Tuesday, 25 October 2011
Web API Versioning Smackdown
A lot of bits have been used over on the OpenStack list recently about versioning the HTTP APIs they provide.
This over-long and rambling post summarises my current thoughts on the topic, both as background for that discussion, as well as for review in the wider community.
The Warm-up: Software vs. Web Versioning
Developers are used to software versioning; e.g., for every release, you bump an identifier.

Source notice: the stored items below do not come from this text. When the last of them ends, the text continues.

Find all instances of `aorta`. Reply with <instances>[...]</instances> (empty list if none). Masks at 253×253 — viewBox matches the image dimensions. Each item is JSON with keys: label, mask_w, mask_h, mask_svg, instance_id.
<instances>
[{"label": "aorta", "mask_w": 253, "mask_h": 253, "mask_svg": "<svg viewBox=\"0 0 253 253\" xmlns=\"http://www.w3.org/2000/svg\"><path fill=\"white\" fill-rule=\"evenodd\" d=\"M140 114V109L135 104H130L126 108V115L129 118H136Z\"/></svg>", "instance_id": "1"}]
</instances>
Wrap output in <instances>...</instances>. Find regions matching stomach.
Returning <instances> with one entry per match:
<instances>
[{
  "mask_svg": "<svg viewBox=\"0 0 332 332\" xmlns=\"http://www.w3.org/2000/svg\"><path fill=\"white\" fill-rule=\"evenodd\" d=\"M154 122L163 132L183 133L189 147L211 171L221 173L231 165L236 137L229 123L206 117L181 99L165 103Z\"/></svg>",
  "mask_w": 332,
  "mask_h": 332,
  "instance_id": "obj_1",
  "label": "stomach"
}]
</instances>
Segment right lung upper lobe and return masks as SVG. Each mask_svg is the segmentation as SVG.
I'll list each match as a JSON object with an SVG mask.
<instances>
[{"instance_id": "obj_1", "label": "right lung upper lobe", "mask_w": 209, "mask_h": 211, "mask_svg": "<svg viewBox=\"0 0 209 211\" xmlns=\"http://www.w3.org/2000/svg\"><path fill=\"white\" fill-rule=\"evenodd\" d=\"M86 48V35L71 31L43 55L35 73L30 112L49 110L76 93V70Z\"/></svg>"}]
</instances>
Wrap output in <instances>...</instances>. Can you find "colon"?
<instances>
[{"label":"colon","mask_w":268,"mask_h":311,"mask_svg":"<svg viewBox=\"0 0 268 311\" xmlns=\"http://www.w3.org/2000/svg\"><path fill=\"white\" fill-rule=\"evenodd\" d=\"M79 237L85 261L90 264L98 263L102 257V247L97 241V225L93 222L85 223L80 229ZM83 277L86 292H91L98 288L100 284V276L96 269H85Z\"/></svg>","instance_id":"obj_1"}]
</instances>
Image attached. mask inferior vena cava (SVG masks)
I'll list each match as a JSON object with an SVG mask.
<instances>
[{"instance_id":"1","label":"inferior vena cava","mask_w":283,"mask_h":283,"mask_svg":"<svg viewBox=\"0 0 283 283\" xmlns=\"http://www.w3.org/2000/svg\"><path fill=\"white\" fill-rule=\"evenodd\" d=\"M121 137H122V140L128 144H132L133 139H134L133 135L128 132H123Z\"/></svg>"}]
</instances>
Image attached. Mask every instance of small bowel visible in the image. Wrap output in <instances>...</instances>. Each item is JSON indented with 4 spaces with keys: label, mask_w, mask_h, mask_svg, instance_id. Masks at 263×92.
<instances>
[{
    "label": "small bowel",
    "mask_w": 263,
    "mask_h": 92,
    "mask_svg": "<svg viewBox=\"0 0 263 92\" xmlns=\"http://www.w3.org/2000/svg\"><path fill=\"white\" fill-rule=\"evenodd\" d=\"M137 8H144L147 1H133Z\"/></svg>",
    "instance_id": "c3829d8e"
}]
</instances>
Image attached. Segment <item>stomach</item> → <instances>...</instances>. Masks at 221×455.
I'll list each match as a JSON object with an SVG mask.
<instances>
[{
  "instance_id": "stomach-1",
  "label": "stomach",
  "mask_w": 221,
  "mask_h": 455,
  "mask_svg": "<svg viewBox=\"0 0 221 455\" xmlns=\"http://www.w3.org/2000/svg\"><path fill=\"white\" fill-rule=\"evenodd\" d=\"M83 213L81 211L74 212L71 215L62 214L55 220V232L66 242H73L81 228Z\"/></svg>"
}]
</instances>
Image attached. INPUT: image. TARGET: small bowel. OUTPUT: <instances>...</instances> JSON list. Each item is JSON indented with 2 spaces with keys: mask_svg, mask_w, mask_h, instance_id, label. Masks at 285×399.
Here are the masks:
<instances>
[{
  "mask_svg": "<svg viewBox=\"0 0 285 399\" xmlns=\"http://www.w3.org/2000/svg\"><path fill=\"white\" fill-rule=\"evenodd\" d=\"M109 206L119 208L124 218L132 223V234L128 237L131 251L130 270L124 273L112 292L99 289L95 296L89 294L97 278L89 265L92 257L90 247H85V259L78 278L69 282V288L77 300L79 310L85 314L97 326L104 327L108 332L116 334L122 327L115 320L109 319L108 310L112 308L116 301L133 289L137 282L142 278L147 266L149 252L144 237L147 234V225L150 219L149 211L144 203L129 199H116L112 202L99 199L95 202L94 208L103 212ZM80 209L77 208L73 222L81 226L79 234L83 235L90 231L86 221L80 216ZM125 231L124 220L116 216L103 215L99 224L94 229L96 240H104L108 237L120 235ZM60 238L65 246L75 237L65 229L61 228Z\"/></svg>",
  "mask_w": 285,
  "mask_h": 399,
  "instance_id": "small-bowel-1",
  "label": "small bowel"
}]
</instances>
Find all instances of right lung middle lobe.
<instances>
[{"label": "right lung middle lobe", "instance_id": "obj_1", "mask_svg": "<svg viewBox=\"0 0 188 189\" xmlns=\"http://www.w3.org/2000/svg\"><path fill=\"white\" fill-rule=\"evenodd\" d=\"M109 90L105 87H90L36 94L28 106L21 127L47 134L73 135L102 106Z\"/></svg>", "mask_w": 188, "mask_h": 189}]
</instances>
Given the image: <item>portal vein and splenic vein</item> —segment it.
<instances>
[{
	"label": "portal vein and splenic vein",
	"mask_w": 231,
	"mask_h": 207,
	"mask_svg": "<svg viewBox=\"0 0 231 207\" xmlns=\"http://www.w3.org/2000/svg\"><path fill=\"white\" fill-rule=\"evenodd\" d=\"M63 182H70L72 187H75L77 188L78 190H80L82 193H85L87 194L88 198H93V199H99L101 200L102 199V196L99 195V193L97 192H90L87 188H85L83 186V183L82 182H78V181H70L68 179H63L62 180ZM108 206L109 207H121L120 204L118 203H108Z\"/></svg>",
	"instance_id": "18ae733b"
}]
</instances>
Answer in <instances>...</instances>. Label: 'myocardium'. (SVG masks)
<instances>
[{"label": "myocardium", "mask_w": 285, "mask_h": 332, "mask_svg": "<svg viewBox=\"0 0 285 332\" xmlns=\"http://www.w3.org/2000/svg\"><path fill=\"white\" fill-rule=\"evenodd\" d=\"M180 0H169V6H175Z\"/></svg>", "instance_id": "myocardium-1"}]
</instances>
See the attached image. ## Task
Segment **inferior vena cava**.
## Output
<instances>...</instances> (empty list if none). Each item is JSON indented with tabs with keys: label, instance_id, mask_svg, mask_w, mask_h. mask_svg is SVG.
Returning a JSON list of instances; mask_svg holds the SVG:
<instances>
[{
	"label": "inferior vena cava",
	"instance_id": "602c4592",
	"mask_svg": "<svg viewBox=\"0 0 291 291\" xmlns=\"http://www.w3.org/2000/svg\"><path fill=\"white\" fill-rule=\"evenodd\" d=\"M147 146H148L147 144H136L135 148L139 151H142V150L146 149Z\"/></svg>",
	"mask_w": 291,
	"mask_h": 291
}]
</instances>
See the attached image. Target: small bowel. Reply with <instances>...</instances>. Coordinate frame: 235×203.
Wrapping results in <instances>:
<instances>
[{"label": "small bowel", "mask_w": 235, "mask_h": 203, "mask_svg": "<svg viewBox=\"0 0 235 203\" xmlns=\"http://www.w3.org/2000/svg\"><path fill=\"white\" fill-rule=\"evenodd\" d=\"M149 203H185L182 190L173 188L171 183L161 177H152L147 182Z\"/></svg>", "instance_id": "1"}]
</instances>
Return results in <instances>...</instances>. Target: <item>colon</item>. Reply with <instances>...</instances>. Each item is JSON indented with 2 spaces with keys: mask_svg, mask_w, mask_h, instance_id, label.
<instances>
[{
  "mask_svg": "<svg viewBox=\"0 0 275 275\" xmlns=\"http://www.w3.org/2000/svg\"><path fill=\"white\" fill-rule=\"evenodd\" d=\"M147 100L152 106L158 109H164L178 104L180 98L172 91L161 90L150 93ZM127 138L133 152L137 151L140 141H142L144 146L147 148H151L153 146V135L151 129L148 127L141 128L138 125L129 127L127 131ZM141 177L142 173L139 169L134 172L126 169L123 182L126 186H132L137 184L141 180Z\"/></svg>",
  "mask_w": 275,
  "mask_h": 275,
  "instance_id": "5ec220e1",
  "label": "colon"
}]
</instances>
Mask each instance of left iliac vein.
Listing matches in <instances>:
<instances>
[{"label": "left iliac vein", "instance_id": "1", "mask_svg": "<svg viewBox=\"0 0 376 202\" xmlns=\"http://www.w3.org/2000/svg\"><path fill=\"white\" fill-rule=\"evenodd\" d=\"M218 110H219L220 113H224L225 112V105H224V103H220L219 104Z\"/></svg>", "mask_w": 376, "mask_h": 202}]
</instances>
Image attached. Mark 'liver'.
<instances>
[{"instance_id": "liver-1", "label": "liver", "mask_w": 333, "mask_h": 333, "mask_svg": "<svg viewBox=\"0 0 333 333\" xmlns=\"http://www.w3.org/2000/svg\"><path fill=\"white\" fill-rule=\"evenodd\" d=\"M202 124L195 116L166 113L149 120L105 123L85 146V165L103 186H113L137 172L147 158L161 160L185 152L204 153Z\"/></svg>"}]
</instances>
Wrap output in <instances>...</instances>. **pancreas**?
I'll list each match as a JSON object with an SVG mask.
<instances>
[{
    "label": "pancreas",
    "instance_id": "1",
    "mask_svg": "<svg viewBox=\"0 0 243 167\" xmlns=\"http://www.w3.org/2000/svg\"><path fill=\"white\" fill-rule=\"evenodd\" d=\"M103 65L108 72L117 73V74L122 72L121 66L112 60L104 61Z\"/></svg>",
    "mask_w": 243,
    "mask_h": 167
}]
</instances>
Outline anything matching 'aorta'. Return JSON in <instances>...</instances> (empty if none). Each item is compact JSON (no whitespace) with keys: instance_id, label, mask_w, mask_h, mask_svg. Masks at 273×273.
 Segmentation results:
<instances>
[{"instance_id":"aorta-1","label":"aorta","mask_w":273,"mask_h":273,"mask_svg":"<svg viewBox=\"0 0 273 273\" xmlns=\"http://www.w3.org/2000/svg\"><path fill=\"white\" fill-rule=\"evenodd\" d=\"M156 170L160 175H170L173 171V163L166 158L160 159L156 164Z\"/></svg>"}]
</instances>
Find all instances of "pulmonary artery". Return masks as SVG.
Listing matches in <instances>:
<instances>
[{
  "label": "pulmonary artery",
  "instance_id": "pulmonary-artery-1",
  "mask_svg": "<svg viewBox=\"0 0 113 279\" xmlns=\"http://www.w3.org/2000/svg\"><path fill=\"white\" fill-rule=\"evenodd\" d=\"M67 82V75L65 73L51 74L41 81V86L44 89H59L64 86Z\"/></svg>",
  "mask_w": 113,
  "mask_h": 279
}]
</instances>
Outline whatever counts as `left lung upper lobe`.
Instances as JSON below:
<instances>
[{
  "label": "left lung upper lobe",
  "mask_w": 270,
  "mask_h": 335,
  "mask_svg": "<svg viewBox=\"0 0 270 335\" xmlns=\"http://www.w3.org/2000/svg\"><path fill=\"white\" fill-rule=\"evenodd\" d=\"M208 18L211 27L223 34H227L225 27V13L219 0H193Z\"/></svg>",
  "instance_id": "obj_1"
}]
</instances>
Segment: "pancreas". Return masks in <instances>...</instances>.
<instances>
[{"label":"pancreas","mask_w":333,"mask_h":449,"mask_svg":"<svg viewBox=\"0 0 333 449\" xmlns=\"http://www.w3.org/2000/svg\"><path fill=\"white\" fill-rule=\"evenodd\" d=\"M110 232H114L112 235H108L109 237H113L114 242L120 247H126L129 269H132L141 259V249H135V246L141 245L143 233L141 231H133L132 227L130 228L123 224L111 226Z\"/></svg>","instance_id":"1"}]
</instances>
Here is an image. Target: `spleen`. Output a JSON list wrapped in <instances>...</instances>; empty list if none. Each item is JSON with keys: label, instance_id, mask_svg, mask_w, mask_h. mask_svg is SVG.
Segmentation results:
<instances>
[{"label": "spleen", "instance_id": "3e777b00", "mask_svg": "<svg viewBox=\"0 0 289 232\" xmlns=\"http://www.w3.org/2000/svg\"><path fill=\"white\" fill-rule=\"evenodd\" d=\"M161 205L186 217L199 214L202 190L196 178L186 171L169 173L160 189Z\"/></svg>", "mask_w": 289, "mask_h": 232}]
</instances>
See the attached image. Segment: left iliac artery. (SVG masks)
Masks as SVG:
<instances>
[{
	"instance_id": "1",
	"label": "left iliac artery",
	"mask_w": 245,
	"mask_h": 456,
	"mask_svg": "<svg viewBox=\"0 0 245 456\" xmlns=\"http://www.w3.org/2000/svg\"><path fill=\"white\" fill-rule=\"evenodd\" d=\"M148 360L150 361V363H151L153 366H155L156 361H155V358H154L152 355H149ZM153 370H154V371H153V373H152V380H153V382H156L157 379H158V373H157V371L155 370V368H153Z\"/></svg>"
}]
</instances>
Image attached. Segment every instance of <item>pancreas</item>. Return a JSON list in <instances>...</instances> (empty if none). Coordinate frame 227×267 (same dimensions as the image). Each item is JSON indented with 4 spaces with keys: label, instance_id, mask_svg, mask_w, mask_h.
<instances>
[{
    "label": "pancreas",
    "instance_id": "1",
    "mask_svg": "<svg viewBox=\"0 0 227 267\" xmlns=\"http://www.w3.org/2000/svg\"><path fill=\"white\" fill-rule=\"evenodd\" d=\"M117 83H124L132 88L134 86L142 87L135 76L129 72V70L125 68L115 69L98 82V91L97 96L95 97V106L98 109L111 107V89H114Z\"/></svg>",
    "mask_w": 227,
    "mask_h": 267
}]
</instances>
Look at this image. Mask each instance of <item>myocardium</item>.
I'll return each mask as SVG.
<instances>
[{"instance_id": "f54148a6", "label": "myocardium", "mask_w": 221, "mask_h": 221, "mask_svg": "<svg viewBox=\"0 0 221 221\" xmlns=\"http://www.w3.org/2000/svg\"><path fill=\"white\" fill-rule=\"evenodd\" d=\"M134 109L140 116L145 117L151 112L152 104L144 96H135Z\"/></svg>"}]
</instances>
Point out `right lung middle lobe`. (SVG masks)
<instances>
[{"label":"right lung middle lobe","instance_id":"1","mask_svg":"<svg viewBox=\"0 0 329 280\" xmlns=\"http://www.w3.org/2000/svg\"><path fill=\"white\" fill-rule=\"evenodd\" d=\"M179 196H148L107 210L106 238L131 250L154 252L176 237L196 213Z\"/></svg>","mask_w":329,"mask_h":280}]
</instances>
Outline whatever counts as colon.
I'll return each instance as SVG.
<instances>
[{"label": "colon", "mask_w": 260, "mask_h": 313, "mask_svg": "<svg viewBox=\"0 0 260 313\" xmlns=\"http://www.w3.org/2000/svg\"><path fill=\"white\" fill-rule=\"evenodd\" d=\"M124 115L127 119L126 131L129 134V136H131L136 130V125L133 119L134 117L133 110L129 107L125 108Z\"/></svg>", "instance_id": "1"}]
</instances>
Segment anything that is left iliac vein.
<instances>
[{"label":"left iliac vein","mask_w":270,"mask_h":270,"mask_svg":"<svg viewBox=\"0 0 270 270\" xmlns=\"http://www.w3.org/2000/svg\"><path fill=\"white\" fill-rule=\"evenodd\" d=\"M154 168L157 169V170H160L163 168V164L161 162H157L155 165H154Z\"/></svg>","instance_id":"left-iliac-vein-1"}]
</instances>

There are usually major versions, minor versions, and sometimes things like package identifiers.
This fine level of granularity is useful to both developers and users; each of these things has precise semantics that helps in figuring out compatibility and debugging.
For example, on my Fedora box, I can do:
cloud:~> yum -q list installed httpd
httpd.x86_64 2.2.17-1.fc14 @updates
… and I’ll know that Apache httpd version 2.2.17 is installed, and it’s the first package of that version for Fedora 14.
This lets me know that any modules I want to use with the server will need to work with Apache 2.2; and, that if there are security bugs found in httpd 2.2.15, I’m safe. Furthermore, when I install software that depends upon Apache, it can specify a specific version — and even packaging — to require, so that if it wants to avoid specific bugs, or require specific features, it can.
These are good and useful things to use software versioning for; it’s evolved into best practice that’s pretty well-understood. See, for example, Fedora’s package versioning guidelines.
However, they don’t directly apply to versioning on the Web. While there are
similar use cases — e.g., maintaining compatibility, enabling debugging,
dependency control — the mechanisms are completely different.
For example, if you throw such a version identifier into your URI, like this:
then every time you make a minor change to your software, you’ll be minting
an entire new set of resources on the Web;
Moreover, you’ll need to still support the old ones for old clients, so you’ll have a massive footprint of URIs to support. Now consider what this does to
caches in the middle; they have to maintain duplicates of the same thing — because it’s unlikely that foo has changed, but it can’t be sure — and your cache hit rate goes down.
Likewise, anybody holding onto a link from the previous version of the API has to decide what to do with it going forward; while they can guess that there’ll be compatibility between the two versions, they can’t really be sure, and they’ll still need to be rewriting a bunch of APIs.
In other words, just sticking software versions into Web URL removes a lot of the value we get from using HTTP, and if you do this, you might as well be using a ‘dumb’ RPC protocol.
So what does work, on the Web?
The answer is that there is no one answer; there are lots of different mechanisms in HTTP to meet the goals that people have for versioning.
However, there is an underlying principle to almost any kind of of versioning on the Web; not breaking existing clients.
The reasoning is simple; once you publish a Web API, people are going to start writing software that relies upon it, and every time you introduce a change, you introduce the potential to break them. That means that changes have to happen in predictable and well-understood ways.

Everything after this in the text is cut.